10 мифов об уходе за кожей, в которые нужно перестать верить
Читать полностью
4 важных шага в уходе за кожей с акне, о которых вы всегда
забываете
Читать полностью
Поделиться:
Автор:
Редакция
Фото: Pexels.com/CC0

Exercise instructions ▸ Each line of the records should be transcribed without change.

Exercise solution ▸
10 мифов об уходе за кожей, в которые нужно перестать верить
Читать полностью
4 важных шага в уходе за кожей с акне, о которых вы всегда
забываете
Читать полностью
Поделиться:
Автор:
Редакция
Фото: Pexels.com/CC0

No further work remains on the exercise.